MaaResourcePostPath(resource, "resource/base");   // base nodes use rate_limit: 2000
MaaResourcePostPath(resource, "resource/debug");  // debug nodes use rate_limit: 100

Since already-loaded nodes are not affected by subsequent defaults, base Bundle nodes retain their original configuration while debug Bundle nodes use the new defaults.

Algorithm Types

`DirectHit`

Direct hit, meaning no recognition is performed, and the action is executed directly.

`TemplateMatch`

Template matching, also known as "find image."

This algorithm property requires additional fields:

roi: array<int, 4> | string
Recognition area coordinates. Optional, default [0, 0, 0, 0], i.e. full screen.
- array<int, 4>: Recognition area coordinates, [x, y, w, h], if you want full screen, you can set it to [0, 0, 0, 0].
- string: Fill in the node name, and identify within the target range identified by a previously executed node.
roi_offset: array<int, 4>
Move additionally based on roi as the range, and add the four values separately. Optional, default [0, 0, 0, 0].
template: string | list<string, >
Path to the template image, relative to the "image" folder. Required. The images used need to be cropped from the lossless original image and scaled to 720p. Reference to here.
Supports filling in folder paths, and all image files in them will be recursively loaded.
threshold: double | list<double, >
Template matching threshold. Optional, default is 0.7.
If it's an array, its length should match the length of the template array.
order_by: string
How the results are sorted. Optional, default is Horizontal.
Possible values: Horizontal | Vertical | Score | Random.
You can use it with the index field.
index: int
Index to hit. Optional, default is 0.
If there are N results in total, the value range of index is [-N, N - 1], where negative numbers are converted to N - index using Python-like rules. If it exceeds the range, it is considered that there is no result in the current identification.

method: int
Template matching algorithm, equivalent to cv::TemplateMatchModes. Optional, default is 5.
For more details, refer to the OpenCV official documentation.
10001 is the inverted version of TM_SQDIFF_NORMED, where higher scores indicate better matches (opposite to the original).

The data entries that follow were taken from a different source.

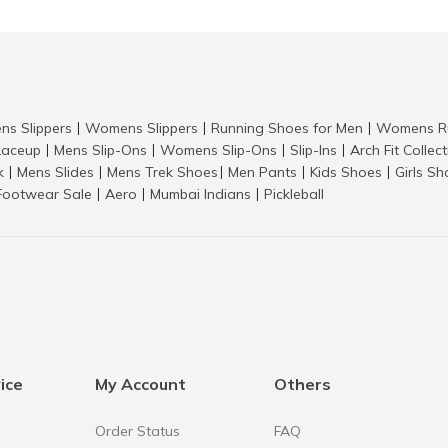
ns Slippers
Womens Slippers
Running Shoes for Men
Womens Ru
|
|
|
aceup
Mens Slip-Ons
Womens Slip-Ons
Slip-Ins
Arch Fit Collec
|
|
|
|
k
Mens Slides
Mens Trek Shoes
Men Pants
Kids Shoes
Girls S
|
|
|
|
|
Footwear Sale
Aero
Mumbai Indians
Pickleball
|
|
|
ice
My Account
Others
Order Status
FAQ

method	Algorithm Name	Speed	Color Sensitivity	Lighting Robustness	Use Case
10001	TM_SQDIFF_NORMED (Inverted)	Fast	Sensitive	Poor	Precise matching, easy threshold setting
3	TM_CCORR_NORMED	Medium	Sensitive	Medium	Works well with bright templates
5	TM_CCOEFF_NORMED	Slower	Insensitive	Good	Recommended, easy threshold setting

green_mask: bool
Whether to apply a green mask. Optional, default is false.
If set to true, you can paint the unwanted parts in the image green with RGB: (0, 255, 0), and those green parts won't be matched.
Note: The algorithm itself has strong robustness, so this feature is usually unnecessary for normal background variations. If you do need to use it, only mask the interfering areas and avoid excessive masking that could cause loss of main subject edge features.

`FeatureMatch`

Feature matching, a more powerful "find image" with better generalization, resistant to perspective and size changes.

This algorithm property requires additional fields:

roi: array<int, 4> | string
Same as TemplateMatch.roi.
roi_offset: array<int, 4>
Same as TemplateMatch.roi_offset.
template: string | list<string, >
Path to the template image, relative to the "image" folder. Required.
Supports filling in folder paths, and all image files in them will be recursively loaded.
Notes:
- Template images should not be too small; at least 64x64 pixels is recommended. Otherwise, too few feature points may cause matching failures or false matches.
- Templates should contain sufficient texture details (such as edges and corners); solid color or gradient areas have sparse feature points.
- Avoid templates with large amounts of repetitive textures (such as grids or stripes), which may cause feature point matching confusion.
count: uint
The minimum number of matching feature points required (threshold). Optional, default is 4.
order_by: string
How the results are sorted. Optional, default is Horizontal.
Possible values: Horizontal | Vertical | Score | Area | Random. You can use it with the index field.
index: int
Index to hit. Optional, default is 0.
If there are N results in total, the value range of index is [-N, N - 1], where negative numbers are converted to N - index using Python-like rules. If it exceeds the range, it is considered that there is no result in the current identification.
green_mask: bool
Whether to apply a green mask. Optional, default is false.
If set to true, you can paint the unwanted parts in the image green with RGB: (0, 255, 0), and those green parts won't be matched.
Note: The algorithm itself has strong robustness, so this feature is usually unnecessary for normal background variations. If you do need to use it, only mask the interfering areas and avoid excessive masking that could cause loss of main subject edge features.

detector: string
Feature detector. Optional, default is SIFT.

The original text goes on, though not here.